Kubeadm should create and manage certificates for the "secure" port of kube-scheduler and kube-controller-manager. These certificates should be signed by the CA, that is created by Kubeadm.

How to reproduce it (as minimally and precisely as possible)?

  1. Create a cluster with Kubeadm
  2. Access the "secure" port (10257 or 10259)
aresecurity kindesign kinfeature prioritawaiting-more-evidence

Most helpful comment

Long term, I would love to see the ability to leverage the certificates API to do automated request and renewal of serving certificates for kube-scheduler and kube-controller-manager similar to the work that is being done to enable this support for the kubelet (https://github.com/kubernetes/enhancements/blob/master/keps/sig-auth/20190607-certificates-api.md)

All 22 comments

@FrediWeber thank you for logging the ticket.
you have a valid observation that we do not sign the serving certificate and key for the components in question.

we had a long discussion with a user on why we are not singing these for kubeadm and you can read more about this here:
https://github.com/kubernetes/kubernetes/issues/80063

IIUC, one undesired side effect, is that if we start doing that our HTTPS probes will fail, as Pod Probe API does not support signed certificates for HTTPS (only self-signed):
https://kubernetes.io/docs/reference/generated/kubernetes-api/v1.18/#probe-v1-core
https://github.com/kubernetes/kubernetes/issues/18226#issuecomment-430510491

we could workaround that using a "command" probe that is cert/key aware, but this is difficult as the component images are "distroless" (no shell, no tools). so maybe one day we can support that if core k8s supports it properly.

@neolit123 Thank you very much for your fast response and the clarifications.

If i understand it correctly, the issue https://github.com/kubernetes/kubernetes/issues/80063 is more about mapping the hole PKI dir into the container, external PKIs and shorter renew intervals.

I read a little bit about health checks with HTTPS in https://github.com/kubernetes/kubernetes/issues/18226 and https://kubernetes.io/docs/tasks/configure-pod-container/configure-liveness-readiness-startup-probes/.
If I understand everything correctly, the Kubernetes docs state, that the certificate is not checked at all for the health check so it shouldn't matter if the certificate is self-signed or if it's properly signed with the already present CA.

If scheme field is set to HTTPS, the kubelet sends an HTTPS request skipping the certificate verification.

I don't see any security implications in just mapping the signed certificates and corresponding keys for kube-scheduler and kube-controller-manager.

The only negative downside would be, that the certificate rotation would have to be managed.

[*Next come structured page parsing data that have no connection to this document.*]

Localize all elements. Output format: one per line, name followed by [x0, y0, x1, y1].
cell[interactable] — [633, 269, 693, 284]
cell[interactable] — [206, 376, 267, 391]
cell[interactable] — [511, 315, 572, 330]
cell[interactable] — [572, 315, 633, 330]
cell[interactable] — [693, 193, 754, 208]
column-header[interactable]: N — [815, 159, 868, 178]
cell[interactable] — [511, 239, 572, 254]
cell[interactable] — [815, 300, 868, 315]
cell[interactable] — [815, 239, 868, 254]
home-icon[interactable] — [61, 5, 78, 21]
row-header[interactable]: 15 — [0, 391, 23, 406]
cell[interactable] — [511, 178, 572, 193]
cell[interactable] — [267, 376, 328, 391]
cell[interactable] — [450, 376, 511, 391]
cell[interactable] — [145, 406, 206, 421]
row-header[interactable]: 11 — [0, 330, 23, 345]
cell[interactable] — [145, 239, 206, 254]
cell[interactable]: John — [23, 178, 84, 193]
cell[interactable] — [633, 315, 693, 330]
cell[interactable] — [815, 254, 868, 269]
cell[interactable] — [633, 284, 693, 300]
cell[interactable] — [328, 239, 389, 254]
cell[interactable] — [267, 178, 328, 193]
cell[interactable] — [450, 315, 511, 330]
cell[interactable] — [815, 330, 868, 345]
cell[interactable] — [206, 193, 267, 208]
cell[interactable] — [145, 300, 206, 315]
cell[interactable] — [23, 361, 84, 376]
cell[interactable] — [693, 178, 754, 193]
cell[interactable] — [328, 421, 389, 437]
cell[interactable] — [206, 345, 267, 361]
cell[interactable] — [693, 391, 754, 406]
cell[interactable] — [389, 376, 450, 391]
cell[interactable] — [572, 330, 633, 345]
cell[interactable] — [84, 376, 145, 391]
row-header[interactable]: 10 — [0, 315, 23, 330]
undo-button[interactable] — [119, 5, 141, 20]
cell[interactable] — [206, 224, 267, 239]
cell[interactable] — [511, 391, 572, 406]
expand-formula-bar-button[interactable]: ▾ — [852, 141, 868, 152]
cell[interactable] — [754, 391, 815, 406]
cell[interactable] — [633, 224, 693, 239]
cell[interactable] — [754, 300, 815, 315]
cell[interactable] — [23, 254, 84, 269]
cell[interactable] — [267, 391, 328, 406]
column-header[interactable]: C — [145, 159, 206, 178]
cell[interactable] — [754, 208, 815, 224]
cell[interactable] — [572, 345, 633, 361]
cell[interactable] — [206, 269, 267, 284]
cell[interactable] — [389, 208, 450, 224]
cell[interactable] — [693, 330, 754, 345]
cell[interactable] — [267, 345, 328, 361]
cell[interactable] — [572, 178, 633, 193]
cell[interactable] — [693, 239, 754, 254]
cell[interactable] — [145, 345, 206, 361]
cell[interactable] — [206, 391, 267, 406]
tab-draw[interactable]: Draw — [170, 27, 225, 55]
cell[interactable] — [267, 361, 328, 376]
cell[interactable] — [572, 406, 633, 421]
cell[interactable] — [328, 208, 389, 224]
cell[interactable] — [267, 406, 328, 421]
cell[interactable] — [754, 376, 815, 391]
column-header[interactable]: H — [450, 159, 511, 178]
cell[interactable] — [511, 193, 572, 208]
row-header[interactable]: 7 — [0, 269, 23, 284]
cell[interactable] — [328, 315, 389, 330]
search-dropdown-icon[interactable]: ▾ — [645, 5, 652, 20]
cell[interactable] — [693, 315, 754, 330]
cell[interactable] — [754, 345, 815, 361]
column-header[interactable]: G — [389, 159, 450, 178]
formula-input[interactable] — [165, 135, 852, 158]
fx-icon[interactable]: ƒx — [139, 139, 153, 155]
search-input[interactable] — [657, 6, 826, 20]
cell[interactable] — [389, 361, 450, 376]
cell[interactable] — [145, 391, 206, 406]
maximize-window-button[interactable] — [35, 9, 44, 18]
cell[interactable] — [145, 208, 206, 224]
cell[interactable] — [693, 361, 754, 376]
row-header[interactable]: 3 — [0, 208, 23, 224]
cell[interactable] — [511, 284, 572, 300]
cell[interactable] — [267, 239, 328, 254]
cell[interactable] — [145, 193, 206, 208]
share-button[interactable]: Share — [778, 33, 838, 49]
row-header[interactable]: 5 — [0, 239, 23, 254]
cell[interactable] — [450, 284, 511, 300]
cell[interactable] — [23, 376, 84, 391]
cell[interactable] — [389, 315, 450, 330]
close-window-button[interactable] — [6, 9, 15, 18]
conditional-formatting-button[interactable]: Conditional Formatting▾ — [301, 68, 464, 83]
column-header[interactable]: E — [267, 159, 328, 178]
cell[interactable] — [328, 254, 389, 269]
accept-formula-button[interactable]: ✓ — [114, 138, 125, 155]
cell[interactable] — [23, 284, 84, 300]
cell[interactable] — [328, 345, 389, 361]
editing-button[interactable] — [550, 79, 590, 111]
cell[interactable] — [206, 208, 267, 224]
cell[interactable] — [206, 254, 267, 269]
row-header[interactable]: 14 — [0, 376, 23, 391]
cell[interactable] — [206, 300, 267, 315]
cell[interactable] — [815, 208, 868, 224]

On the other hand this is already the case for other certificates AFAIK.

If I understand everything correctly, the Kubernetes docs state, that the certificate is not checked at all for the health check so it shouldn't matter if the certificate is self-signed or if it's properly signed with the already present CA.

i'm not so sure about this and i haven't tried it. my understanding is that if the server no longer has self-signed certificates this means that it would reject any client connections on HTTPS that do not pass authentication.
e.g. curl -k... would no longer work?

If i understand it correctly, the issue kubernetes/kubernetes#80063 is more about mapping the hole PKI dir into the container, external PKIs and shorter renew intervals.

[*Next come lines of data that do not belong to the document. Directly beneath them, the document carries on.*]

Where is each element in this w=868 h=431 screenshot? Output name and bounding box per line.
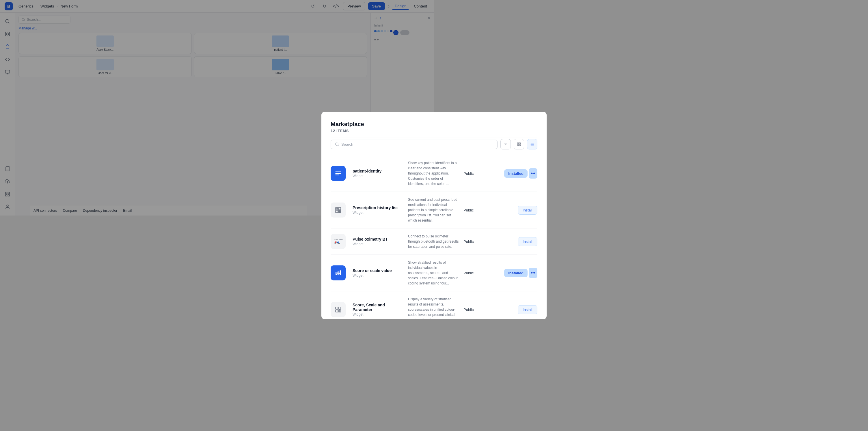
widget-type-prescription: Widget bbox=[352, 210, 403, 214]
modal-overlay[interactable]: Marketplace 12 ITEMS Search bbox=[0, 0, 434, 216]
svg-point-18 bbox=[336, 143, 338, 145]
svg-rect-32 bbox=[335, 174, 339, 175]
svg-line-19 bbox=[338, 145, 339, 146]
widget-name-patient-identity: patient-identity bbox=[352, 169, 403, 173]
widget-desc-patient-identity: Show key patient identifiers in a clear … bbox=[408, 160, 434, 186]
widget-icon-patient-identity bbox=[331, 166, 346, 181]
widget-icon-prescription bbox=[331, 202, 346, 216]
modal-search-placeholder: Search bbox=[341, 142, 353, 146]
widget-type-patient-identity: Widget bbox=[352, 174, 403, 178]
modal-title: Marketplace bbox=[331, 121, 434, 128]
widget-info-prescription: Prescription history list Widget bbox=[352, 205, 403, 214]
modal-count: 12 ITEMS bbox=[331, 129, 434, 133]
widget-name-prescription: Prescription history list bbox=[352, 205, 403, 210]
svg-rect-31 bbox=[335, 173, 341, 174]
widget-row-patient-identity: patient-identity Widget Show key patient… bbox=[331, 155, 434, 192]
svg-rect-36 bbox=[336, 210, 338, 212]
modal-divider-top bbox=[331, 138, 434, 138]
widget-info-patient-identity: patient-identity Widget bbox=[352, 169, 403, 178]
modal-search-box[interactable]: Search bbox=[331, 140, 434, 149]
modal-search-row: Search bbox=[331, 139, 434, 150]
widget-desc-prescription: See current and past prescribed medicati… bbox=[408, 197, 434, 216]
widget-row-prescription: Prescription history list Widget See cur… bbox=[331, 192, 434, 216]
svg-rect-35 bbox=[338, 207, 341, 210]
svg-rect-30 bbox=[335, 172, 341, 172]
search-icon bbox=[335, 142, 339, 146]
marketplace-modal: Marketplace 12 ITEMS Search bbox=[321, 112, 434, 216]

that is true. however, the discussion there was also about the fact that today users can customize their kube-scheduler and KCM deployments via kubeadm to enable the usage of the custom signed serving certificates for these components if they want their metrics and health checks to be accessible over "true" TLS (i.e. pass the flags and mount the certificates using extraArgs, extraVolumes under ClusterConfiguration).

with the requirement of kubeadm managing these extra certificates for renewal, i'm leaning towards -1 initially, but i would like to get feedback from others too.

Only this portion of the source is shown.